Activity. Some lines of these records may hold the word "toComplementaryRGB"; state how many, using only the number.

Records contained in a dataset
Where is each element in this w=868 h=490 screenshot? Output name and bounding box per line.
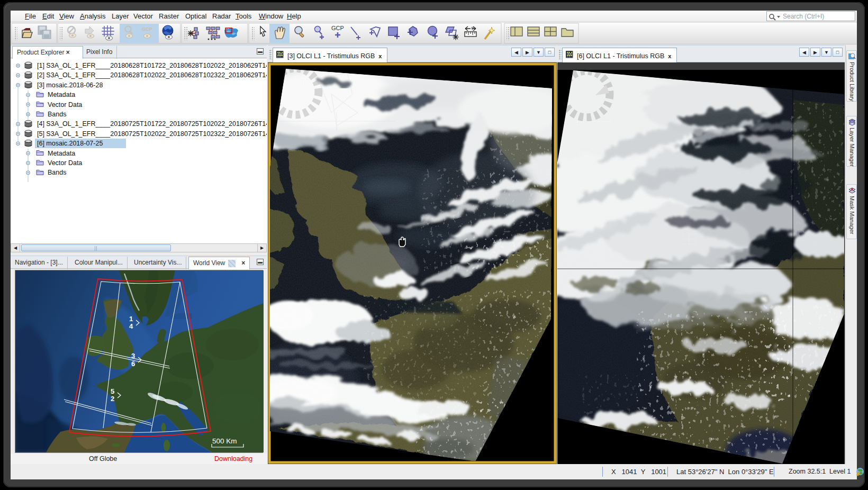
svg-text:500 Km: 500 Km <box>212 437 237 445</box>
svg-text:[2] S3A_OL_1_EFR____20180628T1: [2] S3A_OL_1_EFR____20180628T102022_2018… <box>37 71 267 79</box>
svg-text:[5] S3A_OL_1_EFR____20180725T1: [5] S3A_OL_1_EFR____20180725T102022_2018… <box>37 130 267 138</box>
svg-text:[4] S3A_OL_1_EFR____20180725T1: [4] S3A_OL_1_EFR____20180725T101722_2018… <box>37 120 267 128</box>
svg-text:[3] mosaic.2018-06-28: [3] mosaic.2018-06-28 <box>37 81 103 89</box>
svg-text:GCP: GCP <box>331 25 344 31</box>
svg-text:3: 3 <box>131 352 135 360</box>
svg-text:2: 2 <box>111 395 114 403</box>
svg-text:4: 4 <box>129 322 133 330</box>
svg-text:GCP: GCP <box>142 26 152 32</box>
svg-text:[1] S3A_OL_1_EFR____20180628T1: [1] S3A_OL_1_EFR____20180628T101722_2018… <box>37 62 267 69</box>
svg-text:[6] mosaic.2018-07-25: [6] mosaic.2018-07-25 <box>37 140 103 147</box>
svg-text:5: 5 <box>111 387 114 395</box>
svg-text:Vector Data: Vector Data <box>48 159 82 167</box>
svg-text:6: 6 <box>131 360 135 368</box>
svg-text:Vector Data: Vector Data <box>48 101 82 108</box>
svg-text:Metadata: Metadata <box>48 150 75 157</box>
svg-text:Metadata: Metadata <box>48 91 75 98</box>
svg-text:Bands: Bands <box>48 169 66 176</box>
svg-text:1: 1 <box>129 315 133 323</box>
svg-text:Bands: Bands <box>48 111 66 118</box>
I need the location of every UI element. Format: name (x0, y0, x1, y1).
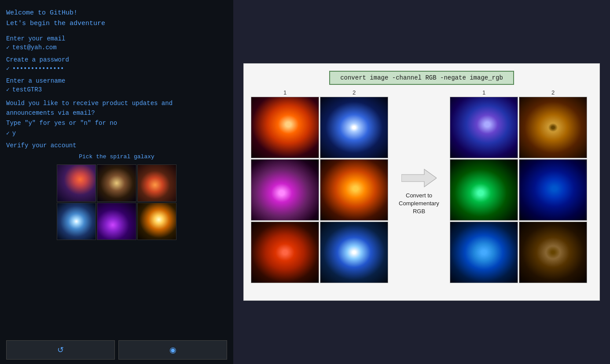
orig-rows (251, 97, 388, 283)
comp-rows (450, 97, 587, 283)
updates-line3: Type "y" for yes or "n" for no (6, 118, 227, 128)
email-row: ✓ test@yah.com (6, 44, 227, 51)
right-panel: convert image -channel RGB -negate image… (233, 0, 610, 364)
arrow-label: Convert toComplementaryRGB (399, 192, 439, 216)
orig-img-1b (320, 97, 388, 158)
comp-row-3 (450, 222, 587, 283)
diagram-content: 1 2 (251, 89, 592, 293)
username-row: ✓ testGTR3 (6, 86, 227, 93)
col-headers-orig: 1 2 (251, 89, 388, 96)
comp-section: 1 2 (450, 89, 587, 293)
email-checkmark: ✓ (6, 44, 10, 51)
orig-img-1a (251, 97, 319, 158)
captcha-cell-2[interactable] (97, 164, 136, 202)
welcome-text: Welcome to GitHub! Let's begin the adven… (6, 8, 227, 29)
arrow-box: Convert toComplementaryRGB (399, 167, 439, 216)
comp-row-2 (450, 159, 587, 221)
password-row: ✓ •••••••••••••• (6, 65, 227, 72)
left-panel: Welcome to GitHub! Let's begin the adven… (0, 0, 233, 364)
updates-line2: announcements via email? (6, 108, 227, 118)
orig-row-3 (251, 222, 388, 283)
comp-col2-header: 2 (519, 89, 587, 96)
orig-row-2 (251, 159, 388, 221)
comp-img-3a (450, 222, 518, 283)
username-label: Enter a username (6, 77, 227, 84)
diagram-container: convert image -channel RGB -negate image… (243, 63, 600, 301)
arrow-section: Convert toComplementaryRGB (388, 89, 450, 293)
updates-question: Would you like to receive product update… (6, 98, 227, 128)
username-checkmark: ✓ (6, 86, 10, 93)
refresh-button[interactable]: ↺ (6, 340, 115, 360)
captcha-cell-3[interactable] (137, 164, 176, 202)
captcha-cell-1[interactable] (57, 164, 96, 202)
orig-img-2b (320, 159, 388, 221)
password-value: •••••••••••••• (12, 65, 64, 72)
orig-img-2a (251, 159, 319, 221)
comp-img-3b (519, 222, 587, 283)
updates-line1: Would you like to receive product update… (6, 98, 227, 108)
updates-value: y (12, 130, 16, 137)
password-checkmark: ✓ (6, 65, 10, 72)
audio-button[interactable]: ◉ (118, 340, 227, 360)
orig-section: 1 2 (251, 89, 388, 293)
email-value: test@yah.com (12, 44, 57, 51)
captcha-grid[interactable] (57, 164, 176, 240)
arrow-svg (401, 167, 437, 189)
orig-col1-header: 1 (251, 89, 319, 96)
welcome-line2: Let's begin the adventure (6, 18, 227, 29)
orig-col2-header: 2 (320, 89, 388, 96)
command-bar: convert image -channel RGB -negate image… (329, 71, 514, 85)
username-value: testGTR3 (12, 86, 42, 93)
comp-img-2b (519, 159, 587, 221)
comp-img-1b (519, 97, 587, 158)
verify-label: Verify your account (6, 142, 227, 149)
captcha-cell-4[interactable] (57, 203, 96, 240)
password-label: Create a password (6, 56, 227, 63)
comp-row-1 (450, 97, 587, 158)
comp-img-2a (450, 159, 518, 221)
orig-img-3b (320, 222, 388, 283)
orig-row-1 (251, 97, 388, 158)
captcha-cell-5[interactable] (97, 203, 136, 240)
welcome-line1: Welcome to GitHub! (6, 8, 227, 18)
svg-marker-0 (401, 169, 437, 187)
pick-label: Pick the spiral galaxy (6, 153, 227, 160)
audio-icon: ◉ (169, 345, 176, 355)
email-label: Enter your email (6, 35, 227, 42)
updates-row: ✓ y (6, 130, 227, 137)
comp-img-1a (450, 97, 518, 158)
captcha-cell-6[interactable] (137, 203, 176, 240)
comp-col1-header: 1 (450, 89, 518, 96)
refresh-icon: ↺ (57, 345, 64, 355)
bottom-buttons: ↺ ◉ (6, 336, 227, 360)
col-headers-comp: 1 2 (450, 89, 587, 96)
updates-checkmark: ✓ (6, 130, 10, 137)
orig-img-3a (251, 222, 319, 283)
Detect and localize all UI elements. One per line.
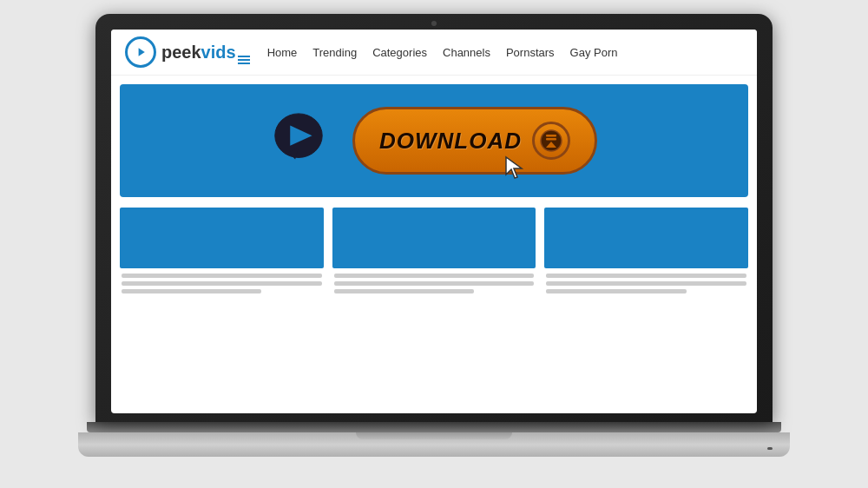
cards-grid: [120, 208, 748, 293]
laptop-hinge: [87, 422, 781, 432]
card-2-thumbnail: [332, 208, 536, 268]
screen: peekvids Home Trending Categories Channe…: [111, 30, 757, 413]
card-3-thumbnail: [544, 208, 748, 268]
banner-logo: [271, 110, 326, 171]
card-3-lines: [544, 274, 748, 293]
nav-item-home[interactable]: Home: [267, 44, 298, 60]
screen-bezel: peekvids Home Trending Categories Channe…: [95, 14, 773, 422]
laptop-container: peekvids Home Trending Categories Channe…: [78, 14, 790, 474]
camera-dot: [431, 21, 437, 26]
laptop-base: [78, 432, 790, 457]
logo-icon: [125, 36, 156, 68]
card-1-lines: [120, 274, 324, 293]
logo-text: peekvids: [161, 43, 236, 63]
card-2-lines: [332, 274, 536, 293]
card-3: [544, 208, 748, 293]
svg-point-4: [541, 130, 562, 151]
nav-item-pornstars[interactable]: Pornstars: [506, 44, 555, 60]
download-label: DOWNLOAD: [379, 128, 522, 155]
card-1: [120, 208, 324, 293]
download-button[interactable]: DOWNLOAD: [352, 107, 597, 175]
site-header: peekvids Home Trending Categories Channe…: [111, 30, 757, 76]
main-content: DOWNLOAD: [111, 76, 757, 302]
svg-marker-8: [506, 157, 522, 178]
cursor-icon: [504, 155, 525, 184]
nav-item-trending[interactable]: Trending: [312, 44, 357, 60]
nav-links: Home Trending Categories Channels Pornst…: [267, 44, 618, 60]
download-arrow-icon: [532, 122, 570, 160]
logo-lines-icon: [238, 56, 250, 64]
nav-item-gay-porn[interactable]: Gay Porn: [570, 44, 618, 60]
svg-rect-5: [546, 135, 556, 137]
power-led: [767, 447, 773, 450]
laptop-notch: [356, 432, 512, 439]
card-2: [332, 208, 536, 293]
nav-item-categories[interactable]: Categories: [372, 44, 427, 60]
card-1-thumbnail: [120, 208, 324, 268]
svg-marker-0: [139, 48, 145, 56]
nav-item-channels[interactable]: Channels: [443, 44, 490, 60]
logo-area: peekvids: [125, 36, 250, 68]
banner: DOWNLOAD: [120, 84, 748, 197]
svg-rect-6: [546, 138, 556, 141]
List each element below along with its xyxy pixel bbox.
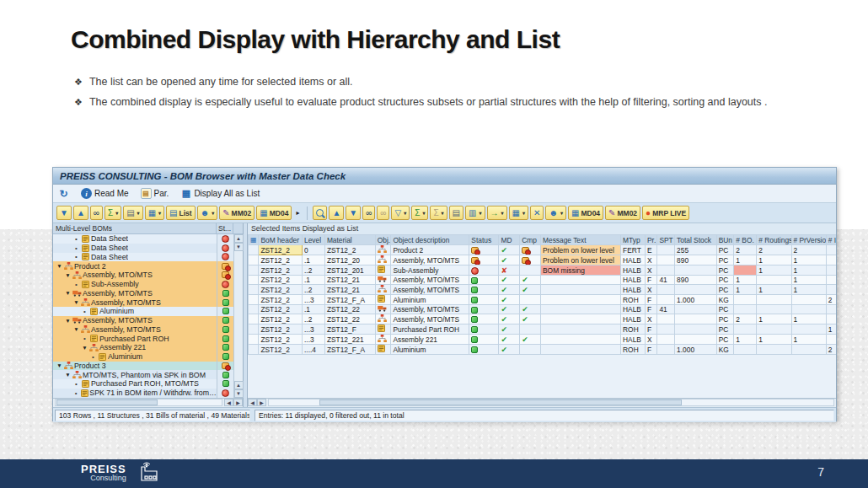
cell-object-description[interactable]: Purchased Part ROH <box>391 324 469 335</box>
cell-bun[interactable]: PC <box>716 255 734 265</box>
cell-routings[interactable]: 1 <box>757 335 791 345</box>
cell-prversio[interactable]: 1 <box>791 265 826 276</box>
cell-total-stock[interactable]: 1.000 <box>675 345 717 355</box>
cell-pr[interactable]: F <box>645 295 656 305</box>
scroll-right-icon[interactable]: ▶ <box>257 399 266 406</box>
cell-bom-header[interactable]: ZST12_2 <box>259 324 303 335</box>
button-mrp-live[interactable]: ●MRP LIVE <box>642 206 689 220</box>
cell-material[interactable]: ZST12_20 <box>324 255 375 265</box>
cell-inforec[interactable] <box>826 265 836 276</box>
column-header[interactable]: SPT <box>657 235 675 245</box>
cell-inforec[interactable] <box>826 245 836 255</box>
cell-level[interactable]: ..2 <box>303 265 325 276</box>
tree-row-status[interactable] <box>217 280 233 289</box>
button-find-icon[interactable]: ∞ <box>90 206 103 220</box>
button-export-icon[interactable]: →▾ <box>487 206 507 220</box>
button-views-icon[interactable]: ▥▾ <box>465 206 485 220</box>
cell-object-description[interactable]: Sub-Assembly <box>391 265 469 276</box>
cell-md[interactable]: ✔ <box>499 295 520 305</box>
cell-bom-header[interactable]: ZST12_2 <box>259 295 303 305</box>
cell-prversio[interactable]: 1 <box>791 285 826 295</box>
cell-object-icon[interactable] <box>375 276 391 285</box>
cell-inforec[interactable] <box>826 314 836 324</box>
cell-bom-header[interactable]: ZST12_2 <box>259 285 303 295</box>
button-layout-icon[interactable]: ▦▾ <box>509 206 528 220</box>
cell-md[interactable]: ✔ <box>499 335 520 345</box>
cell-mtyp[interactable]: HALB <box>621 305 646 314</box>
cell-total-stock[interactable]: 255 <box>675 245 717 255</box>
cell-prversio[interactable]: 1 <box>791 255 826 265</box>
cell-pr[interactable]: F <box>645 305 656 314</box>
tree-row[interactable]: ▼Assembly 221 <box>53 343 217 352</box>
cell-bun[interactable]: KG <box>716 295 734 305</box>
cell-cmp[interactable] <box>520 345 541 355</box>
cell-message-text[interactable] <box>541 305 621 314</box>
tree-row-status[interactable] <box>217 379 233 389</box>
cell-bun[interactable]: KG <box>716 345 734 355</box>
button-collapse-all-icon[interactable]: ▲ <box>73 206 88 220</box>
cell-md[interactable]: ✔ <box>499 276 520 285</box>
button-find-next-icon[interactable]: ∞ <box>377 206 389 220</box>
cell-message-text[interactable] <box>541 335 621 345</box>
cell-level[interactable]: ...3 <box>303 335 325 345</box>
cell-object-icon[interactable] <box>375 285 391 295</box>
row-selector[interactable] <box>249 245 259 255</box>
cell-cmp[interactable]: ✔ <box>520 314 541 324</box>
expander-icon[interactable]: ▼ <box>64 372 72 378</box>
cell-material[interactable]: ZST12_21 <box>324 285 375 295</box>
cell-bo[interactable] <box>734 265 757 276</box>
button-table-view-icon[interactable]: ▦▾ <box>145 206 164 220</box>
cell-spt[interactable] <box>657 285 675 295</box>
cell-status[interactable] <box>469 324 499 335</box>
cell-message-text[interactable] <box>541 345 621 355</box>
button-md04[interactable]: ▦MD04 <box>256 206 292 220</box>
cell-message-text[interactable] <box>541 276 621 285</box>
cell-routings[interactable]: 1 <box>757 255 791 265</box>
cell-bun[interactable]: PC <box>716 305 734 314</box>
cell-level[interactable]: ...3 <box>303 295 325 305</box>
tree-row[interactable]: •Purchased Part ROH <box>53 334 217 343</box>
cell-spt[interactable] <box>657 255 675 265</box>
cell-bom-header[interactable]: ZST12_2 <box>259 314 303 324</box>
column-header[interactable]: Obj. <box>375 235 391 245</box>
column-header[interactable]: Message Text <box>541 235 621 245</box>
cell-pr[interactable]: F <box>645 345 656 355</box>
cell-mtyp[interactable]: ROH <box>621 295 646 305</box>
scroll-right-icon[interactable]: ▶ <box>233 399 243 406</box>
cell-bo[interactable]: 2 <box>734 314 757 324</box>
cell-md[interactable]: ✔ <box>499 345 520 355</box>
cell-mtyp[interactable]: HALB <box>621 335 646 345</box>
cell-material[interactable]: ZST12_F_A <box>324 345 375 355</box>
cell-bun[interactable]: PC <box>716 245 734 255</box>
cell-total-stock[interactable] <box>675 285 717 295</box>
row-selector[interactable] <box>249 276 259 285</box>
cell-cmp[interactable]: ✔ <box>520 305 541 314</box>
button-detail-magnifier-icon[interactable] <box>313 206 327 220</box>
cell-status[interactable] <box>469 285 499 295</box>
cell-inforec[interactable]: 2 <box>826 295 836 305</box>
button-mm02[interactable]: ✎MM02 <box>605 206 640 220</box>
column-header[interactable]: Material <box>324 235 375 245</box>
tree-horizontal-scrollbar[interactable]: ◀ ▶ <box>53 398 243 408</box>
cell-status[interactable] <box>469 245 499 255</box>
scroll-left-icon[interactable]: ◀ <box>224 399 233 406</box>
expander-icon[interactable]: ▼ <box>72 299 80 305</box>
cell-spt[interactable] <box>657 345 675 355</box>
scroll-left-icon[interactable]: ◀ <box>248 399 257 406</box>
button-print-icon[interactable]: ▤ <box>449 206 463 220</box>
cell-bom-header[interactable]: ZST12_2 <box>259 245 303 255</box>
row-selector[interactable] <box>249 255 259 265</box>
tree-row[interactable]: ▼Assembly, MTO/MTS <box>53 325 217 335</box>
cell-inforec[interactable] <box>826 255 836 265</box>
tree-row-status[interactable] <box>217 244 233 253</box>
tree-row-status[interactable] <box>217 334 233 343</box>
cell-bom-header[interactable]: ZST12_2 <box>259 345 303 355</box>
list-row[interactable]: ZST12_2..2ZST12_22Assembly, MTO/MTS✔✔HAL… <box>249 314 837 324</box>
tree-row-status[interactable] <box>217 389 233 398</box>
cell-cmp[interactable] <box>520 295 541 305</box>
cell-status[interactable] <box>469 276 499 285</box>
cell-spt[interactable] <box>657 245 675 255</box>
cell-message-text[interactable] <box>541 285 621 295</box>
column-header[interactable]: MD <box>499 235 520 245</box>
cell-object-description[interactable]: Assembly, MTO/MTS <box>391 305 469 314</box>
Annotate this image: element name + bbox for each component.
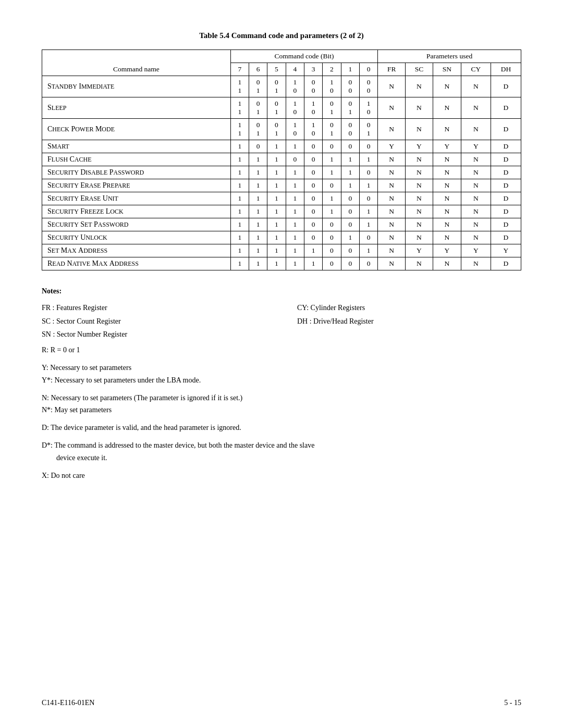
- param-cell: N: [378, 205, 406, 218]
- bit-cell: 0: [304, 192, 322, 205]
- table-row: SECURITY ERASE UNIT11110100NNNND: [42, 192, 521, 205]
- bit-cell: 0: [304, 218, 322, 231]
- table-row: SLEEP1101011010010110NNNND: [42, 97, 521, 119]
- command-name-cell: SLEEP: [42, 97, 231, 119]
- bit-header: 4: [286, 63, 304, 76]
- param-cell: N: [406, 205, 433, 218]
- bit-cell: 01: [267, 97, 286, 119]
- param-cell: D: [491, 76, 521, 97]
- bit-cell: 01: [341, 97, 359, 119]
- bit-cell: 01: [249, 97, 267, 119]
- param-cell: D: [491, 119, 521, 140]
- bit-cell: 1: [249, 153, 267, 166]
- bit-cell: 1: [341, 153, 359, 166]
- command-name-cell: READ NATIVE MAX ADDRESS: [42, 257, 231, 270]
- r-note-block: R: R = 0 or 1: [42, 344, 521, 356]
- bit-cell: 1: [286, 231, 304, 244]
- param-cell: N: [406, 76, 433, 97]
- param-header: DH: [491, 63, 521, 76]
- bit-cell: 01: [249, 119, 267, 140]
- y-notes-block: Y: Necessary to set parameters Y*: Neces…: [42, 362, 521, 387]
- bit-cell: 1: [249, 231, 267, 244]
- table-row: SECURITY SET PASSWORD11110001NNNND: [42, 218, 521, 231]
- n-notes-block: N: Necessary to set parameters (The para…: [42, 392, 521, 417]
- param-header: SC: [406, 63, 433, 76]
- bit-header: 3: [304, 63, 322, 76]
- param-cell: N: [378, 97, 406, 119]
- param-cell: D: [491, 218, 521, 231]
- param-cell: N: [378, 231, 406, 244]
- bit-cell: 10: [304, 97, 322, 119]
- param-cell: N: [378, 244, 406, 257]
- command-name-cell: SECURITY SET PASSWORD: [42, 218, 231, 231]
- table-row: CHECK POWER MODE1101011010010001NNNND: [42, 119, 521, 140]
- bit-cell: 1: [230, 192, 249, 205]
- param-cell: N: [406, 119, 433, 140]
- bit-cell: 1: [286, 218, 304, 231]
- command-table: Command name Command code (Bit) Paramete…: [42, 50, 521, 270]
- dstar-note: D*: The command is addressed to the mast…: [42, 439, 521, 464]
- param-cell: Y: [378, 140, 406, 153]
- bit-cell: 1: [267, 179, 286, 192]
- param-cell: N: [406, 231, 433, 244]
- param-cell: N: [378, 192, 406, 205]
- bit-cell: 1: [323, 153, 341, 166]
- table-row: READ NATIVE MAX ADDRESS11111000NNNND: [42, 257, 521, 270]
- bit-cell: 1: [267, 244, 286, 257]
- param-cell: N: [461, 192, 491, 205]
- bit-cell: 1: [341, 166, 359, 179]
- param-cell: N: [378, 153, 406, 166]
- bit-cell: 1: [341, 179, 359, 192]
- param-cell: N: [406, 166, 433, 179]
- param-header: SN: [433, 63, 461, 76]
- bit-header: 1: [341, 63, 359, 76]
- param-cell: N: [461, 257, 491, 270]
- param-cell: N: [461, 119, 491, 140]
- command-name-cell: SMART: [42, 140, 231, 153]
- bit-cell: 0: [286, 153, 304, 166]
- bit-cell: 1: [230, 257, 249, 270]
- param-cell: N: [461, 218, 491, 231]
- bit-cell: 01: [323, 119, 341, 140]
- notes-col-left: FR : Features Register SC : Sector Count…: [42, 302, 266, 342]
- bit-cell: 1: [267, 257, 286, 270]
- param-cell: Y: [461, 244, 491, 257]
- bit-cell: 0: [341, 218, 359, 231]
- param-cell: N: [433, 192, 461, 205]
- ystar-note: Y*: Necessary to set parameters under th…: [42, 374, 521, 387]
- bit-cell: 1: [267, 192, 286, 205]
- bit-cell: 0: [323, 218, 341, 231]
- bit-header: 6: [249, 63, 267, 76]
- bit-cell: 01: [267, 119, 286, 140]
- param-cell: N: [461, 166, 491, 179]
- bit-cell: 11: [230, 119, 249, 140]
- d-note: D: The device parameter is valid, and th…: [42, 422, 521, 434]
- fr-note: FR : Features Register: [42, 302, 266, 314]
- bit-cell: 1: [249, 257, 267, 270]
- command-name-cell: SET MAX ADDRESS: [42, 244, 231, 257]
- bit-cell: 1: [359, 205, 377, 218]
- bit-header: 7: [230, 63, 249, 76]
- bit-cell: 1: [286, 166, 304, 179]
- r-note: R: R = 0 or 1: [42, 344, 521, 356]
- param-cell: Y: [461, 140, 491, 153]
- param-cell: N: [433, 257, 461, 270]
- param-cell: N: [378, 166, 406, 179]
- command-name-cell: SECURITY ERASE UNIT: [42, 192, 231, 205]
- table-row: SECURITY UNLOCK11110010NNNND: [42, 231, 521, 244]
- param-cell: N: [461, 205, 491, 218]
- bit-cell: 0: [341, 257, 359, 270]
- param-cell: N: [406, 179, 433, 192]
- bit-cell: 01: [323, 97, 341, 119]
- bit-cell: 11: [230, 76, 249, 97]
- bit-cell: 1: [267, 140, 286, 153]
- bit-cell: 1: [304, 257, 322, 270]
- bit-header: 5: [267, 63, 286, 76]
- param-cell: N: [433, 153, 461, 166]
- param-cell: Y: [406, 244, 433, 257]
- bit-cell: 1: [359, 153, 377, 166]
- param-cell: N: [433, 231, 461, 244]
- param-cell: N: [461, 153, 491, 166]
- param-cell: N: [378, 76, 406, 97]
- bit-header: 2: [323, 63, 341, 76]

Solution for this task. 3